WORK ORDER: Each line of the data should be given again exactly.

[Stored data entries]
^^^^^^^^^^^^^^^^

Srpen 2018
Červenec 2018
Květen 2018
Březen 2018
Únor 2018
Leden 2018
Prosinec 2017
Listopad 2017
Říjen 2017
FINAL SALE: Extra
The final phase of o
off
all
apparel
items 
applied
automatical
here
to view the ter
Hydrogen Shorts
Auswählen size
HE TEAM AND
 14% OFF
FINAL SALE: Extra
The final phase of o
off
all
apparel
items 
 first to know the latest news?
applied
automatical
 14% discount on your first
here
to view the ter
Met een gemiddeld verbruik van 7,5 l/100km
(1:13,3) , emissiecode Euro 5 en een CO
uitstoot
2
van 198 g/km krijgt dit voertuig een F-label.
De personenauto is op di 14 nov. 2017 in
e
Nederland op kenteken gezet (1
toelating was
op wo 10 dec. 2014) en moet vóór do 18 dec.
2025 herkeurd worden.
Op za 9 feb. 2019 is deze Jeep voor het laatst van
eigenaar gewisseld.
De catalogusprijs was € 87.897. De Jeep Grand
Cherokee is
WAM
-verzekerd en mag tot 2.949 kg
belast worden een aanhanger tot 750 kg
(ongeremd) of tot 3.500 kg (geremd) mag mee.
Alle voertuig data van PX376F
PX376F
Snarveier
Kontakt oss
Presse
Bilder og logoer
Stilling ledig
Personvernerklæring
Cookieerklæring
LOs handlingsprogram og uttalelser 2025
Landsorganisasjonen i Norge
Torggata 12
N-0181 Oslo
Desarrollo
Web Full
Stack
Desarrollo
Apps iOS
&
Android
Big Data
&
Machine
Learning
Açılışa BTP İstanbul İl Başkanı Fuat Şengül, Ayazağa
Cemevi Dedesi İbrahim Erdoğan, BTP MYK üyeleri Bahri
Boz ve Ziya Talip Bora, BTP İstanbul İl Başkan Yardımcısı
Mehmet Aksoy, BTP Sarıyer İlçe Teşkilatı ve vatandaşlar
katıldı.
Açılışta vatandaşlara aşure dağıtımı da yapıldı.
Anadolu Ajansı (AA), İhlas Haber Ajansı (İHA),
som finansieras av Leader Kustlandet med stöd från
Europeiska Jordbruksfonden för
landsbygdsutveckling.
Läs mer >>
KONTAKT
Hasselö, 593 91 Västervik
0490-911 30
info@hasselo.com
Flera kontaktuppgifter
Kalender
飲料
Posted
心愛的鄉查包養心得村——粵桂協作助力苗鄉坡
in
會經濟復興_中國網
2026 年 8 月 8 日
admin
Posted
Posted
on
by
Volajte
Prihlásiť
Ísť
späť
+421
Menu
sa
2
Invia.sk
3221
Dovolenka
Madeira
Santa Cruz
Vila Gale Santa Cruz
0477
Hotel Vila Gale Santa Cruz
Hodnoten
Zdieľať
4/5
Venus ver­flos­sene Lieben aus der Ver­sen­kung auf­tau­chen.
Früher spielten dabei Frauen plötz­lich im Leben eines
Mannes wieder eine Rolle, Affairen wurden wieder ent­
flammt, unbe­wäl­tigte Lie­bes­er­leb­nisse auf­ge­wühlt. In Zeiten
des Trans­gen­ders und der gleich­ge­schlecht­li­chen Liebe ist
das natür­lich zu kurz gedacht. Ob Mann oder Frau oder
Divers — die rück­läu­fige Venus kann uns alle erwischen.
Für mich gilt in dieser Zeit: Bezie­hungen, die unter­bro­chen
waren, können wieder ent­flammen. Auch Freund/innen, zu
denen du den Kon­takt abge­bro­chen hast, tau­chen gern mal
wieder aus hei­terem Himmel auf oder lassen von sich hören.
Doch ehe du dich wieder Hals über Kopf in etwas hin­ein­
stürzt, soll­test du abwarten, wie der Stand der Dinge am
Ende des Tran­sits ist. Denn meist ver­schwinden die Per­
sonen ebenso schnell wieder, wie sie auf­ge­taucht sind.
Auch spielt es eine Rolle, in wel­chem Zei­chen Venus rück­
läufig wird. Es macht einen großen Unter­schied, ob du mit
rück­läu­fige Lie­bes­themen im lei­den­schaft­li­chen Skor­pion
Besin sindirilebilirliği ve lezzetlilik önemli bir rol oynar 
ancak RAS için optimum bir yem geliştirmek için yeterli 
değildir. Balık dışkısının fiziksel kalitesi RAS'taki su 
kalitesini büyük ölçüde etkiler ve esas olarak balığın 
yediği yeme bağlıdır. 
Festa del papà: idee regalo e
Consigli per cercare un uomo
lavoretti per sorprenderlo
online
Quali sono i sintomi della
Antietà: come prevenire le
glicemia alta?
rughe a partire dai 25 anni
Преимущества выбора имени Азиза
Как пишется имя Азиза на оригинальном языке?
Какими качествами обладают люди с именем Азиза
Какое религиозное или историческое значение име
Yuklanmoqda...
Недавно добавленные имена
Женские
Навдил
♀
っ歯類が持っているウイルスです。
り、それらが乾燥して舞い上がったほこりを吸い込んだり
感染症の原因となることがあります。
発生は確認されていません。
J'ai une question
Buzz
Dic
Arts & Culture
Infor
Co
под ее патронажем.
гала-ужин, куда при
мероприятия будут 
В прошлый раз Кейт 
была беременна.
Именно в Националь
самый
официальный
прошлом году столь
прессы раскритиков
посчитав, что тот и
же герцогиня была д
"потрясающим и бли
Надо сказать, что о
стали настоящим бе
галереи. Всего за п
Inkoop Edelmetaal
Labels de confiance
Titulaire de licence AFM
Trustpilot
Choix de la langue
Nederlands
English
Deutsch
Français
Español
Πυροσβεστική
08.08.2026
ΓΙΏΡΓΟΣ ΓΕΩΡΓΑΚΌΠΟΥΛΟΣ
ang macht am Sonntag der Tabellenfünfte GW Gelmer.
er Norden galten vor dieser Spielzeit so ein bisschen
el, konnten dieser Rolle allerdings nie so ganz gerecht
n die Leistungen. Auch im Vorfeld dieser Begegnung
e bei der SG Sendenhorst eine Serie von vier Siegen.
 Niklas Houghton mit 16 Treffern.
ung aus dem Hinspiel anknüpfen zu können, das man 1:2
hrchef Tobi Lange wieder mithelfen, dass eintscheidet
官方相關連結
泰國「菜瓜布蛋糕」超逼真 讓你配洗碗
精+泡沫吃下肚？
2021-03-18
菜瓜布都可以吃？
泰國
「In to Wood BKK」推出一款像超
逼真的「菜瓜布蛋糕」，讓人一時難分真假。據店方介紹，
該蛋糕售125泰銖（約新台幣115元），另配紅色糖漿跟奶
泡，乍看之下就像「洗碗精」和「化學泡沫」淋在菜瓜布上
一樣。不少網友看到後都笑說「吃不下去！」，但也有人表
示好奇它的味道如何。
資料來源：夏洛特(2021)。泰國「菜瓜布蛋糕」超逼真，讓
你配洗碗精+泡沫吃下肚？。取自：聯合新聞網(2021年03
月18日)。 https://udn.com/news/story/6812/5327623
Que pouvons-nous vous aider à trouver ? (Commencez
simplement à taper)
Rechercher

^^^^^^^^^^^^^^^^

RESPONSE BELOW:
Srpen 2018
Červenec 2018
Květen 2018
Březen 2018
Únor 2018
Leden 2018
Prosinec 2017
Listopad 2017
Říjen 2017
FINAL SALE: Extra
The final phase of o
off
all
apparel
items 
applied
automatical
here
to view the ter
Hydrogen Shorts
Auswählen size
HE TEAM AND
 14% OFF
FINAL SALE: Extra
The final phase of o
off
all
apparel
items 
 first to know the latest news?
applied
automatical
 14% discount on your first
here
to view the ter
Met een gemiddeld verbruik van 7,5 l/100km
(1:13,3) , emissiecode Euro 5 en een CO
uitstoot
2
van 198 g/km krijgt dit voertuig een F-label.
De personenauto is op di 14 nov. 2017 in
e
Nederland op kenteken gezet (1
toelating was
op wo 10 dec. 2014) en moet vóór do 18 dec.
2025 herkeurd worden.
Op za 9 feb. 2019 is deze Jeep voor het laatst van
eigenaar gewisseld.
De catalogusprijs was € 87.897. De Jeep Grand
Cherokee is
WAM
-verzekerd en mag tot 2.949 kg
belast worden een aanhanger tot 750 kg
(ongeremd) of tot 3.500 kg (geremd) mag mee.
Alle voertuig data van PX376F
PX376F
Snarveier
Kontakt oss
Presse
Bilder og logoer
Stilling ledig
Personvernerklæring
Cookieerklæring
LOs handlingsprogram og uttalelser 2025
Landsorganisasjonen i Norge
Torggata 12
N-0181 Oslo
Desarrollo
Web Full
Stack
Desarrollo
Apps iOS
&
Android
Big Data
&
Machine
Learning
Açılışa BTP İstanbul İl Başkanı Fuat Şengül, Ayazağa
Cemevi Dedesi İbrahim Erdoğan, BTP MYK üyeleri Bahri
Boz ve Ziya Talip Bora, BTP İstanbul İl Başkan Yardımcısı
Mehmet Aksoy, BTP Sarıyer İlçe Teşkilatı ve vatandaşlar
katıldı.
Açılışta vatandaşlara aşure dağıtımı da yapıldı.
Anadolu Ajansı (AA), İhlas Haber Ajansı (İHA),
som finansieras av Leader Kustlandet med stöd från
Europeiska Jordbruksfonden för
landsbygdsutveckling.
Läs mer >>
KONTAKT
Hasselö, 593 91 Västervik
0490-911 30
info@hasselo.com
Flera kontaktuppgifter
Kalender
飲料
Posted
心愛的鄉查包養心得村——粵桂協作助力苗鄉坡
in
會經濟復興_中國網
2026 年 8 月 8 日
admin
Posted
Posted
on
by
Volajte
Prihlásiť
Ísť
späť
+421
Menu
sa
2
Invia.sk
3221
Dovolenka
Madeira
Santa Cruz
Vila Gale Santa Cruz
0477
Hotel Vila Gale Santa Cruz
Hodnoten
Zdieľať
4/5
Venus ver­flos­sene Lieben aus der Ver­sen­kung auf­tau­chen.
Früher spielten dabei Frauen plötz­lich im Leben eines
Mannes wieder eine Rolle, Affairen wurden wieder ent­
flammt, unbe­wäl­tigte Lie­bes­er­leb­nisse auf­ge­wühlt. In Zeiten
des Trans­gen­ders und der gleich­ge­schlecht­li­chen Liebe ist
das natür­lich zu kurz gedacht. Ob Mann oder Frau oder
Divers — die rück­läu­fige Venus kann uns alle erwischen.
Für mich gilt in dieser Zeit: Bezie­hungen, die unter­bro­chen
waren, können wieder ent­flammen. Auch Freund/innen, zu
denen du den Kon­takt abge­bro­chen hast, tau­chen gern mal
wieder aus hei­terem Himmel auf oder lassen von sich hören.
Doch ehe du dich wieder Hals über Kopf in etwas hin­ein­
stürzt, soll­test du abwarten, wie der Stand der Dinge am
Ende des Tran­sits ist. Denn meist ver­schwinden die Per­
sonen ebenso schnell wieder, wie sie auf­ge­taucht sind.
Auch spielt es eine Rolle, in wel­chem Zei­chen Venus rück­
läufig wird. Es macht einen großen Unter­schied, ob du mit
rück­läu­fige Lie­bes­themen im lei­den­schaft­li­chen Skor­pion
Besin sindirilebilirliği ve lezzetlilik önemli bir rol oynar 
ancak RAS için optimum bir yem geliştirmek için yeterli 
değildir. Balık dışkısının fiziksel kalitesi RAS'taki su 
kalitesini büyük ölçüde etkiler ve esas olarak balığın 
yediği yeme bağlıdır. 
Festa del papà: idee regalo e
Consigli per cercare un uomo
lavoretti per sorprenderlo
online
Quali sono i sintomi della
Antietà: come prevenire le
glicemia alta?
rughe a partire dai 25 anni
Преимущества выбора имени Азиза
Как пишется имя Азиза на оригинальном языке?
Какими качествами обладают люди с именем Азиза
Какое религиозное или историческое значение име
Yuklanmoqda...
Недавно добавленные имена
Женские
Навдил
♀
っ歯類が持っているウイルスです。
り、それらが乾燥して舞い上がったほこりを吸い込んだり
感染症の原因となることがあります。
発生は確認されていません。
J'ai une question
Buzz
Dic
Arts & Culture
Infor
Co
под ее патронажем.
гала-ужин, куда при
мероприятия будут 
В прошлый раз Кейт 
была беременна.
Именно в Националь
самый
официальный
прошлом году столь
прессы раскритиков
посчитав, что тот и
же герцогиня была д
"потрясающим и бли
Надо сказать, что о
стали настоящим бе
галереи. Всего за п
Inkoop Edelmetaal
Labels de confiance
Titulaire de licence AFM
Trustpilot
Choix de la langue
Nederlands
English
Deutsch
Français
Español
Πυροσβεστική
08.08.2026
ΓΙΏΡΓΟΣ ΓΕΩΡΓΑΚΌΠΟΥΛΟΣ
ang macht am Sonntag der Tabellenfünfte GW Gelmer.
er Norden galten vor dieser Spielzeit so ein bisschen
el, konnten dieser Rolle allerdings nie so ganz gerecht
n die Leistungen. Auch im Vorfeld dieser Begegnung
e bei der SG Sendenhorst eine Serie von vier Siegen.
 Niklas Houghton mit 16 Treffern.
ung aus dem Hinspiel anknüpfen zu können, das man 1:2
hrchef Tobi Lange wieder mithelfen, dass eintscheidet
官方相關連結
泰國「菜瓜布蛋糕」超逼真 讓你配洗碗
精+泡沫吃下肚？
2021-03-18
菜瓜布都可以吃？
泰國
「In to Wood BKK」推出一款像超
逼真的「菜瓜布蛋糕」，讓人一時難分真假。據店方介紹，
該蛋糕售125泰銖（約新台幣115元），另配紅色糖漿跟奶
泡，乍看之下就像「洗碗精」和「化學泡沫」淋在菜瓜布上
一樣。不少網友看到後都笑說「吃不下去！」，但也有人表
示好奇它的味道如何。
資料來源：夏洛特(2021)。泰國「菜瓜布蛋糕」超逼真，讓
你配洗碗精+泡沫吃下肚？。取自：聯合新聞網(2021年03
月18日)。 https://udn.com/news/story/6812/5327623
Que pouvons-nous vous aider à trouver ? (Commencez
simplement à taper)
Rechercher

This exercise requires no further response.